My heart is breaking with you. Not just because I fall into the same category, but because you are hurting. I wish I could make it better.

Melissa said...

Those same thoughts crossed my mind before we did IVF. My heart aches for you. If you guys decide not to do IVF again, adoption is always an option. I know some people aren't ready for that step, but my thoughts on that were always "I'm guaranteed a child". I have a friend who went thru IVF and she lost the baby as well,she didn't want to go thru that heartbreak again and they then adopted a 14 month old boy from Russia (so flippin cute!) and are now going thru the paperwork to adopt again.
I'm thinking of you and saying prayers.

Liz said...
This comment has been removed by the author.
Anonymous said...

Jackie,

I saw the same episode. It looks like they are heading towards IUI with injectables or IVF, because the previews for the next episode show Giuliana and Bill trying to figure out a follistim pen.

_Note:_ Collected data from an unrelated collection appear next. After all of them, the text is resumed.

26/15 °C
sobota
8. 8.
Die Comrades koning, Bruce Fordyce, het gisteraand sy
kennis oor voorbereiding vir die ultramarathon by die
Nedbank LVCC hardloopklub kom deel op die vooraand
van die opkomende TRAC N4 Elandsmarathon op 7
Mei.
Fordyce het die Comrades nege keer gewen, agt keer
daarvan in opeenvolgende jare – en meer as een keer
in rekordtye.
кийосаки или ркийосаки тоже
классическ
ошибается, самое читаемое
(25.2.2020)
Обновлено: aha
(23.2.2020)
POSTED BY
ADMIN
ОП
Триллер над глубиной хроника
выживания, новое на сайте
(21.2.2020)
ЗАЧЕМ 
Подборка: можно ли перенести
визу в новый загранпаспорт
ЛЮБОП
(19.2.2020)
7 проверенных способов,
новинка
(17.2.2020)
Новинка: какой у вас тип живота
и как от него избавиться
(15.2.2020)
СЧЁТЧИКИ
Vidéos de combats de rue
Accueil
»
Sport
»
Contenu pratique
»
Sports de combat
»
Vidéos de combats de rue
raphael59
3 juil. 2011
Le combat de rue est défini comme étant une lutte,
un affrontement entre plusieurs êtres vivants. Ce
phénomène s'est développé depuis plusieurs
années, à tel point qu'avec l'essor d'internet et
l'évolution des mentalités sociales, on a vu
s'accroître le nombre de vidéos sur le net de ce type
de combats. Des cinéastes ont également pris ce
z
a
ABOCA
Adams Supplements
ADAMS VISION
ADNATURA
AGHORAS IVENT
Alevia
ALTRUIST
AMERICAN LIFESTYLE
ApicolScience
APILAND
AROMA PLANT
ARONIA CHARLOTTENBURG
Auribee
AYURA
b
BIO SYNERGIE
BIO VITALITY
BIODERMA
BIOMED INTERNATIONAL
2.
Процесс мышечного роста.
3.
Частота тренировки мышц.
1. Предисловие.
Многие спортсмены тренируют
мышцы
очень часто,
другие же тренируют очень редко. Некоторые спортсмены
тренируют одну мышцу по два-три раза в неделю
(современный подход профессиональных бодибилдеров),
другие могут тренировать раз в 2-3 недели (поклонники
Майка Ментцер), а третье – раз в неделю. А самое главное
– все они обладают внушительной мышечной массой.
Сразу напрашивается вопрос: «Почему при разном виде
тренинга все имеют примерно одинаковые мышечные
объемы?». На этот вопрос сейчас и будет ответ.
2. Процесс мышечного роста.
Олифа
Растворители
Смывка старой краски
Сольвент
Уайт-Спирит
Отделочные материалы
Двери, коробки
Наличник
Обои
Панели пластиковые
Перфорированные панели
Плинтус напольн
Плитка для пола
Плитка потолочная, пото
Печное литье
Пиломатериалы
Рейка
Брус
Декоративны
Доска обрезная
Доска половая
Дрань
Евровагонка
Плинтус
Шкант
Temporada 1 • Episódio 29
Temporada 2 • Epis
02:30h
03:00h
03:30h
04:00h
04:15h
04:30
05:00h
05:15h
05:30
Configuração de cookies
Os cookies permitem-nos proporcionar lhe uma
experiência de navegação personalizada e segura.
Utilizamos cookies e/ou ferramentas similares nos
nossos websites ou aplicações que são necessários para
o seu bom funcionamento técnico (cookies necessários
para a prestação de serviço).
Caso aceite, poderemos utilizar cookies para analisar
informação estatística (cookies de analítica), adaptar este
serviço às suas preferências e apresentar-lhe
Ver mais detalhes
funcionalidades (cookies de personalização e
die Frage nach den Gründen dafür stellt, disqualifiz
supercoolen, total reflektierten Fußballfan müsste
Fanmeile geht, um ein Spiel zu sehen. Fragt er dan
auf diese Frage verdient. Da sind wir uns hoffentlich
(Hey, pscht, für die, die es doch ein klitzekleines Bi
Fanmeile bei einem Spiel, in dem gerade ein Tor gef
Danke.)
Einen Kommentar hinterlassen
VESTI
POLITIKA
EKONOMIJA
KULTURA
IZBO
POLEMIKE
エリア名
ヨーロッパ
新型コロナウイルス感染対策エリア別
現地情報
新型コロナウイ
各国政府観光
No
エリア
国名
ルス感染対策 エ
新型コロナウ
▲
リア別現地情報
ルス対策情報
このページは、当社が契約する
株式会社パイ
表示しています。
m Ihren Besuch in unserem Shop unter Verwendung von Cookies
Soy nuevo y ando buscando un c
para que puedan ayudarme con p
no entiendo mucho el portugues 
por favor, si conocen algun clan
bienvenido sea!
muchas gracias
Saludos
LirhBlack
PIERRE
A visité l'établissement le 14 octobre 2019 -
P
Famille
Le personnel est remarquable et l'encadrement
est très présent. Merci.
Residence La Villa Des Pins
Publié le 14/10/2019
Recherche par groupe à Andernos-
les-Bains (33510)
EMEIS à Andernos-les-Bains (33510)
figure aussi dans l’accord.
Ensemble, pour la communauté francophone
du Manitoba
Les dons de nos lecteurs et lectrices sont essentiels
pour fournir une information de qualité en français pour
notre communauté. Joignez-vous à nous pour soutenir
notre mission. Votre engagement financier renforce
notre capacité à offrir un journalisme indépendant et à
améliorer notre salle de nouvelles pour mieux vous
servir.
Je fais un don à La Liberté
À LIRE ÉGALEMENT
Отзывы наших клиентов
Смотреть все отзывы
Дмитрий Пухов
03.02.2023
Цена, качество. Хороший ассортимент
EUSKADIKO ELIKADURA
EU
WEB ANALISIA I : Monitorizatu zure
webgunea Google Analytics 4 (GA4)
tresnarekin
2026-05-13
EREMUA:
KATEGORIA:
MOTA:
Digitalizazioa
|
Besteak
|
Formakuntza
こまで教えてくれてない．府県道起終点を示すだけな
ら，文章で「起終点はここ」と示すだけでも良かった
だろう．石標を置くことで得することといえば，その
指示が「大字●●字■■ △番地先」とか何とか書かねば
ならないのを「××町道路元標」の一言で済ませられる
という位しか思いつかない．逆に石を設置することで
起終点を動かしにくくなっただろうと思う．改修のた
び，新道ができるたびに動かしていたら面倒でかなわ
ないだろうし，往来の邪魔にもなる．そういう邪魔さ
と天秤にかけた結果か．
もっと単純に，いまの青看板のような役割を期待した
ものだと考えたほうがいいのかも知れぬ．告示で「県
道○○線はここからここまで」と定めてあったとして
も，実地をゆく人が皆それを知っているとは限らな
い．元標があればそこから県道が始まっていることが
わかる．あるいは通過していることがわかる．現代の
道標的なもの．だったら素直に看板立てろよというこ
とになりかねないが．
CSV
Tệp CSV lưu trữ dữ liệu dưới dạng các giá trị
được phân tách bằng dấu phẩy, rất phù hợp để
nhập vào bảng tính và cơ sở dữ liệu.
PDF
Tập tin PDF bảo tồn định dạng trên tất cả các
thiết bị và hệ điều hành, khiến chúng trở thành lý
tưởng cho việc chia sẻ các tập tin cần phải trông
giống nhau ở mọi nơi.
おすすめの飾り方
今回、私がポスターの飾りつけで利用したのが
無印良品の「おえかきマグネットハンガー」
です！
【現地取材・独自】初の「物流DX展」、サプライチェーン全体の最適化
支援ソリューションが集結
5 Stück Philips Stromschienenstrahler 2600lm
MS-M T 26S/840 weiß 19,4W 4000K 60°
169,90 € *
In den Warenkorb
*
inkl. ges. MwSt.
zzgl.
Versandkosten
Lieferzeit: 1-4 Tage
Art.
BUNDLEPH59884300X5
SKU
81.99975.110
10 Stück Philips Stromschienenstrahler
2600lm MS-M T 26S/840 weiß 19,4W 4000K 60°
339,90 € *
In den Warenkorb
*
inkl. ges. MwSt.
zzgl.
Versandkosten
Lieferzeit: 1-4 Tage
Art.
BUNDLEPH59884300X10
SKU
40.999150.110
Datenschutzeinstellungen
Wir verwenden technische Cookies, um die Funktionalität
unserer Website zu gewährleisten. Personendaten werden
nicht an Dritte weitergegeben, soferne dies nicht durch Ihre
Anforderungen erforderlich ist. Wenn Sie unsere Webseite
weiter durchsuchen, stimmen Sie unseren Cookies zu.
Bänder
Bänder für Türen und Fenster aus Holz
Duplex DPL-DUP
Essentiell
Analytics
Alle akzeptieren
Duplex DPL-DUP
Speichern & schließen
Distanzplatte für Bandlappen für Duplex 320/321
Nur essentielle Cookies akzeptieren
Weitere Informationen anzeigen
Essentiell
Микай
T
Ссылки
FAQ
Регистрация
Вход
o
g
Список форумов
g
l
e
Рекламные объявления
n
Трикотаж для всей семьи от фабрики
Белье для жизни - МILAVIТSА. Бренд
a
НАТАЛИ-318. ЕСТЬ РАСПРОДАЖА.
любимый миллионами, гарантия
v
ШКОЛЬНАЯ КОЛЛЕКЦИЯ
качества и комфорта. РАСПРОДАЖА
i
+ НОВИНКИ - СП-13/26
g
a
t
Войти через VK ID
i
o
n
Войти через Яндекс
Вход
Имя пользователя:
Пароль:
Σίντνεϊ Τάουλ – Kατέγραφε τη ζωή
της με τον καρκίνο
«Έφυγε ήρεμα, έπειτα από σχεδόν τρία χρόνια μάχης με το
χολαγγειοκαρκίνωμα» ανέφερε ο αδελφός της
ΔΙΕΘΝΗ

I know it's hard to hear those words, especially after working so hard for a baby.

Good luck in the future!
Liz

P.S. I'm here from random blog searches online. :)
www.lifeishow.wordpress.com

Michele said...

Sending a hug...

Hillary said...

Thinking of you and sending a hug....

makingmemom.blogspot.com

Nicole said...

I wwish I could reach out and hug you. I wrestled with that title SOOOO many times, wondering if it would ever change. Trying to accept that it wouldn't. Trying to force it to change. Trying to pretend it didn't matter. And so forth. The times when the realization just hit me smack in the middle of the heart and felt so heavy were the worst hours of my IF emotionally. I hate to hear that you are going through that now. I'm so sorry. Anything I could say other than that would be annoying right now, so... I'll leave it at sorry. :(

Mama K said...

I couldn't agree more. It's scary and uber upsetting to think that we might be a childless married couple as well. But like Bill said, at the end of the day whether we have kids or not, we still have our spouse. I feel somewhat better knowing that regardless of where this journey takes us, I'll be ok as long as I have my husband by my side.

Kim said...

I am a couple episodes behind but am following Guilianna & Bill too. I am so happy they are sharing this with us, it will help bring awareness to IF.

Thinking about being childess is too hard for me to even go there. It's such a sad thought. Thank God for my furbabies or I would feel completely empty. They somehow fill a void. Not the whole void, but part of it.

Hannah said...

Oh, I'm so sorry you're hurting. IF is so hearbreaking. Hugs & prayers.